Friday, February 27, 2009

Encontro com o passado



Adoro quando o dia acontece sem ser anunciado. Ontem fui ao Rio de Janeiro para uma reunião de trabalho. Nada além disso estava proposto em minha agenda. Como o meu vôo de ida era na madrugada, fiquei acordada com medo de perder o vôo. Como companhia, este laptop, coca-cola e meu DVD de Silvia Machete, que tocou três vezes.

No táxi a caminho da reunião, vi um cartaz anunciando o show dela para o dia 13. Sim, ontem foi dia 13. Fiquei eufórica, não poderia perder essa oportunidade. E não perdi, saí da reunião e exercitei a minha intimidade com a cidade carioca. Fui sozinha ao Teatro Rival assistir à estréia de "Eu não sou nenhuma santa".

Comprei uma cadeira na mesa 014. Venci minha timidez e sentei com um casal de senhores. Eles puxaram assunto, fomos nos conhecendo, mundo pequeno, adoram Aracaju, mas preferem as praias de João Pessoa. Normal, eu tava um pouco mais preocupada em assistir logo ao show para encontrar com o resto da trupe em Copacabana. O show foi fantástico como eu já esperava. Registrei ao máximo em minha máquina e em minha memória. Mas talvez essa não tenha sido a maior experiência desta viagem rápida.

Antes de entrar no teatro, andei pela praça da Cinelândia. Lembrei de alguns poucos fins de tarde que passei no Amarelinho. Deu vontade de tomar um chopp, mas preferi uma coca-cola na banca de revista em frente. Observei os pombos, os desocupados, os cansados de um dia de trabalho. Vi o consulado de Portugal, e recordei das minhas manhãs de esperança atrás de um visto que nunca chegou.

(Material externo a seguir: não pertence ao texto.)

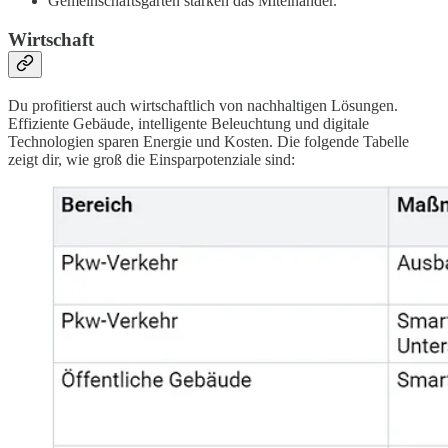
Gemeinschaftsgärten stärken das Miteinander.
Wirtschaft
Du profitierst auch wirtschaftlich von nachhaltigen Lösungen.
Effiziente Gebäude, intelligente Beleuchtung und digitale
Technologien sparen Energie und Kosten. Die folgende Tabelle
zeigt dir, wie groß die Einsparpotenziale sind:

Uma flâner na cidade em que já foi sua casa. Mexeu, e sempre vai mexer. É no mínimo intrigante retornar ao Rio sem me sentir insegura diante da cidade e do que ela não pôde me oferecer quando eu a escolhi como morada. Ainda aperta o peito passar por botafogo e lembrar das manhãs que viraram noites, das tantas vezes que dormi vendo os braços abertos do Cristo desanunciando qualquer caminho novo para mim naquele lugar.

E passear sozinha pela Cinelândia me conectou às tardes que eu desfilava pelo Baixo-Rossio, em Lisboa. Ainda que você tente vagar sem pensamentos, o cérebro sempre te convida às associações. E lá estava eu, dialogando com o passado.
Percebi que são momentos de paixão, de flerte com uma cidade. Ofereci-me ao Rio e a Lisboa como quem se oferece a um hipotético amor. Você deixa que a cidade te engula, te mostre seu corpo de ruas, seu cheiro, seu humor. E você, deslumbrada com o que pode se tornar, envolve-se, lança-se, até que já não haja mais reciprocidade. E se vai a procurar abrigo em outro lugar.

E o retorno é sempre silencioso, cúmplice, tenso. O reencontro é um convite ao flashback que não pode mais existir. Não porque não valha a pena, mas por não ser mais você a mesma. Em cada cidade que morei, deixei um pouco de mim. Voltei de Lisboa sem a coragem da juventude. Deixei no Rio a improbabilidade das madrugadas. Retornei a Aracaju para ser madura e fui me perdendo. Troquei as paixões urbanas pelo casamento com a minha terra-natal. Refiz-me focada no futuro. E enquanto o foco não vira sufoco, assim continuo.

E vou concordando cada vez mais com a Clarice, "viver ultrapassa qualquer entendimento".